To determine the ability of whole-cell biosensors based on LuxR-WT and LuxR-I46F to detect 3OC6-HSL produced by bacterial pathogens, the biosensor cells were incubated in the culture supernatant of Yersinia pestis. Y. pestis is the causative agent of plague, a highly virulent bacterium, and a serious threat to public health. The type I quorum sensing system of Y. pestis includes two sets of LuxI/LuxR QS proteins, namely YpeI/YpeR and YspI/YspR. Signal molecules including 3OC6-HSL are synthesized by YpeI/YspI. The whole-cell biosensors based on LuxR-WT and LuxR-I46F were incubated with culture supernatants of different bacterial strains in logarithmic growth phase (Y. pestis, Y. pestis ΔypeRI ΔyspRI, K. pneumoniae and E. coli MG1655). Only the culture supernatant of Y. pestis contained the target signal molecules; the latter three bacterial culture supernatants served as negative controls. Knockout of YpeI/YpeR and YspI/YspR does not affect the growth of Y. pestis (see Supplementary Figure S6 for growth curves of the various bacteria).

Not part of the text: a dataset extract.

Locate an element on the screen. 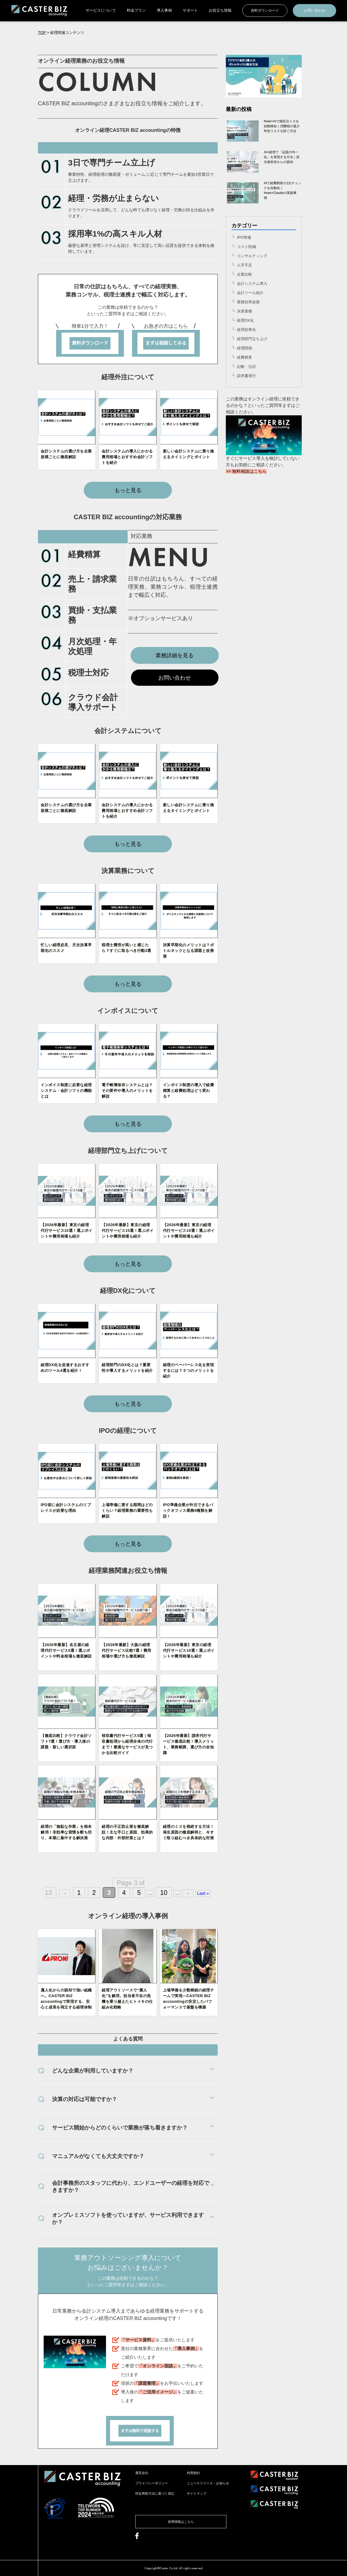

The whole-cell biosensors based on LuxR-I46F displayed a sensitive and stable response to the culture supernatant of Y. pestis: Compared with the negative controls, both LuxR-WT and LuxR-I46F biosensors can detect 3OC6-HSL in the supernatant of Y. pestis containing LuxI/LuxR QS systems. After incubating for 2.5 h, the relative fluorescence intensity of the LuxR-I46F biosensor was significantly higher than that of the LuxR-WT biosensor (Figure 5). The difference in the relative fluorescence intensity of the LuxR-I46F and LuxR-WT biosensors increased significantly with incubation time (Supplementary Figure S5). In addition, the biosensor based on LuxR-I46F can respond accurately and quickly to the culture supernatant of Y. pestis in the initial growth stage [OD₆₀₀ = 0.2 (representing incubation for 0.5 h)] (Figure 5B). In all, the results provide solid evidence that the whole-cell biosensor based on LuxR-I46F can sensitively and rapidly detect native 3OC6-HSL produced by a bacterial pathogen.